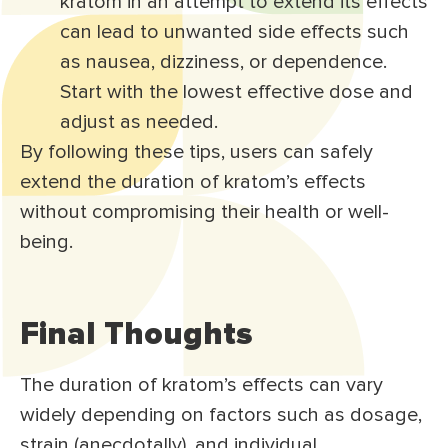
kratom in an attempt to extend its effects
can lead to unwanted side effects such
as nausea, dizziness, or dependence.
Start with the lowest effective dose and
adjust as needed.
By following these tips, users can safely
extend the duration of kratom’s effects
without compromising their health or well-
being.
Final Thoughts
The duration of kratom’s effects can vary
widely depending on factors such as dosage,
strain (anecdotally), and individual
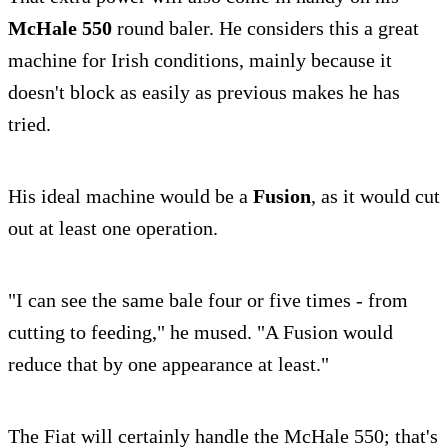
McHale 550
round baler. He considers this a great
machine for Irish conditions, mainly because it
doesn't block as easily as previous makes he has
tried.
His ideal machine would be a
Fusion
, as it would cut
out at least one operation.
"I can see the same bale four or five times - from
cutting to feeding," he mused. "A Fusion would
reduce that by one appearance at least."
The Fiat will certainly handle the McHale 550; that's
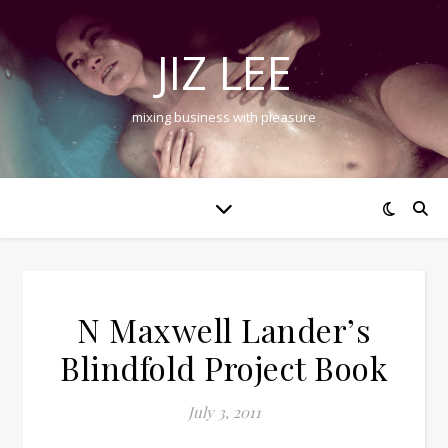
JIZ LEE
mixing business with pleasure
N Maxwell Lander’s
Blindfold Project Book
July 3, 2011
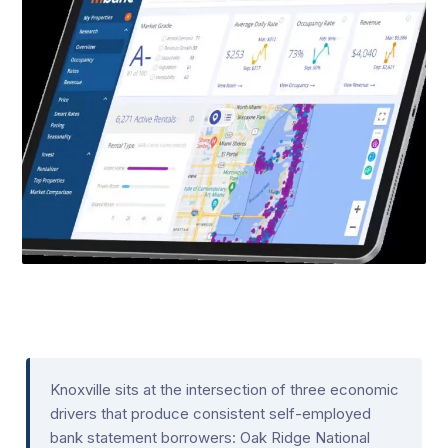
Knoxville sits at the intersection of three economic
drivers that produce consistent self-employed
bank statement borrowers: Oak Ridge National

· · · · ·

● **Task objective**
The result should be an exact copy of the material, containing no pictures.

● **Answer to the problem**
kratom in an attempt to extend its effects
can lead to unwanted side effects such
as nausea, dizziness, or dependence.
Start with the lowest effective dose and
adjust as needed.
By following these tips, users can safely
extend the duration of kratom’s effects
without compromising their health or well-
being.
Final Thoughts
The duration of kratom’s effects can vary
widely depending on factors such as dosage,
strain (anecdotally), and individual
McHale 550
round baler. He considers this a great
machine for Irish conditions, mainly because it
doesn't block as easily as previous makes he has
tried.
His ideal machine would be a
Fusion
, as it would cut
out at least one operation.
"I can see the same bale four or five times - from
cutting to feeding," he mused. "A Fusion would
reduce that by one appearance at least."
The Fiat will certainly handle the McHale 550; that's
JIZ LEE
mixing business with pleasure
N Maxwell Lander’s
Blindfold Project Book
July 3, 2011
Knoxville sits at the intersection of three economic
drivers that produce consistent self-employed
bank statement borrowers: Oak Ridge National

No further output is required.